A New Year

By Xrematon @EleanorCooksey

For once, I am writing this post ‘live’. My normal practice is to share from my stock of ‘here’s one I prepared earlier’. But I must confess, with the limitations of lockdown living, there seems little opportunity to get inspired and my stock of pre-written posts is running dangerously low.

So today I have decided instead to take the plunge and write and publish with no delay. My content – writing about the one activity we have been able to carry out without constraint over the past year – ringing birds in our garden. Just in case, this sounds somewhat dubious, here’s a bit of an explainer of what this means: “bird ringing generates information on the survival, productivity and movements of birds, helping us to understand why populations are changing.” So I can confirm bird ringing is definitely a Good Thing.

Below is a small selection of the 350+ different birds that have come to visit us over the past eight months. In order to speed up identification and discussion of the birds, in addition to recording the ring number (and important ‘bio data’), each bird is given a name.

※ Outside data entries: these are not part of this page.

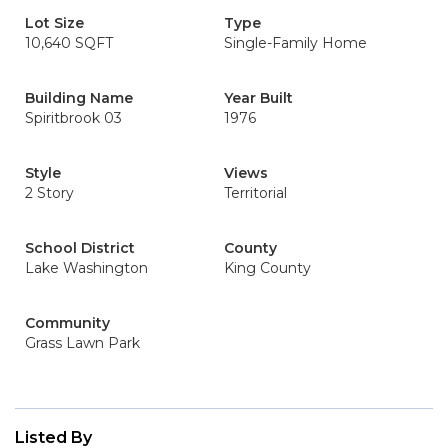
Lot Size
Type
10,640 SQFT
Single-Family Home
Building Name
Year Built
Spiritbrook 03
1976
Style
Views
2 Story
Territorial
School District
County
Lake Washington
King County
Community
Grass Lawn Park
Listed By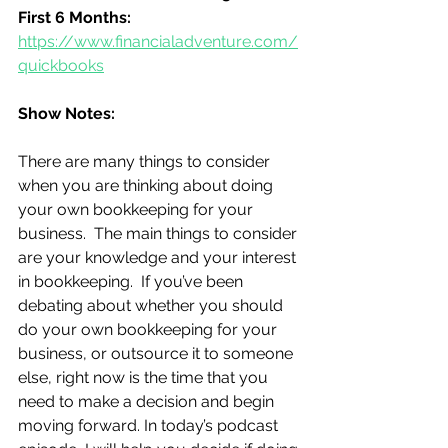
First 6 Months:
https://www.financialadventure.com/
quickbooks
Show Notes:
There are many things to consider 
when you are thinking about doing 
your own bookkeeping for your 
business.  The main things to consider 
are your knowledge and your interest 
in bookkeeping.  If you’ve been 
debating about whether you should 
do your own bookkeeping for your 
business, or outsource it to someone 
else, right now is the time that you 
need to make a decision and begin 
moving forward. In today’s podcast 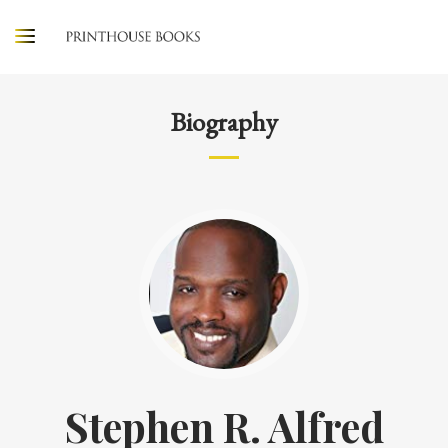
Biography
Stephen R. Alfred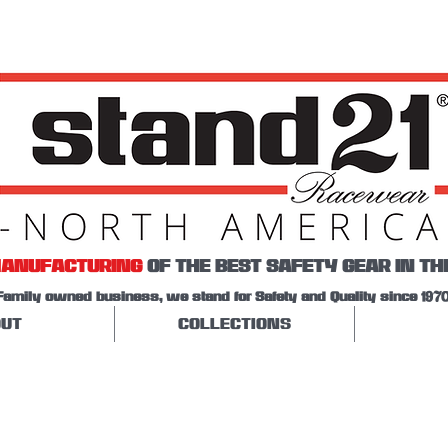
ANUFACTURING
OF THE BEST SAFETY GEAR IN TH
Family owned business, we stand for Safety and Quality since 1970
UT
COLLECTIONS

This was my particular task and I decided to use the ‘characteristics’ of each species to determine what approach to take to naming.

Here is a long-tailed tit, inspired by Beatrix Potter characters.

Nunca Munca

And here is a male greater spotted woodpecker, acknowledging its sylvian habitat.

Sylvester

And this is a male chaffinch, a rather refined and polite bird, like something from Jane Austen.

Darcy

Blue tits are very hard to sex outside of the nesting season, so we had to go for a bi name but which picked up on this species’ cockney, cheeky aspects.